【原創】大數據基礎之Benchmark（2）TPC-DS

本文轉載自查看原文 2019-03-05 22:55 1892 Hive/ Benchmark/ BigData/ Spark/ Impala

tpc

官方：http://www.tpc.org/

一簡介

The TPC is a non-profit corporation founded to define transaction processing and database benchmarks and to disseminate objective, verifiable TPC performance data to the industry.

TPC(The Transaction Processing Performance Council)是一個非盈利公司，致力於定義事務處理和數據庫benchmark，同時向業界發布客觀的可驗證的tpc性能數據；

The term transaction is often applied to a wide variety of business and computer functions. Looked at as a computer function, a transaction could refer to a set of operations including disk read/writes, operating system calls, or some form of data transfer from one subsystem to another.

While TPC benchmarks certainly involve the measurement and evaluation of computer functions and operations, the TPC regards a transaction as it is commonly understood in the business world: a commercial exchange of goods, services, or money. A typical transaction, as defined by the TPC, would include the updating to a database system for such things as inventory control (goods), airline reservations (services), or banking (money).

In these environments, a number of customers or service representatives input and manage their transactions via a terminal or desktop computer connected to a database. Typically, the TPC produces benchmarks that measure transaction processing (TP) and database (DB) performance in terms of how many transactions a given system and database can perform per unit of time, e.g., transactions per second or transactions per minute.

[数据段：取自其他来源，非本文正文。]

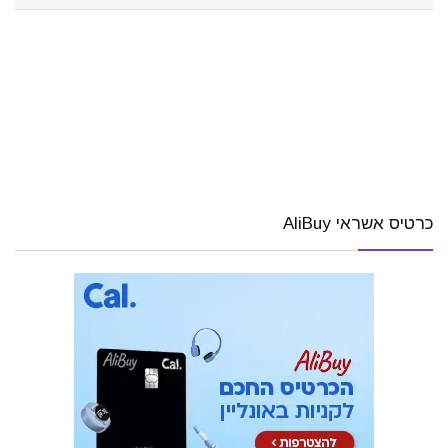
כרטיס אשראי AliBuy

TPC-DS is a Decision Support Benchmark

官方：http://www.tpc.org/tpcds/default.asp

文檔：http://www.tpc.org/tpc_documents_current_versions/pdf/tpc-ds_v2.10.1.pdf

A simple schema for decision support systems or data warehouses is the star schema, where events are collected in large fact tables, while smaller supporting tables (dimensions) are used to describe the data.

The TPC-DS is an example of such a schema. It models a typical retail warehouse where the events are sales and typical dimensions are date of sale, time of sale, or demographic of the purchasing party.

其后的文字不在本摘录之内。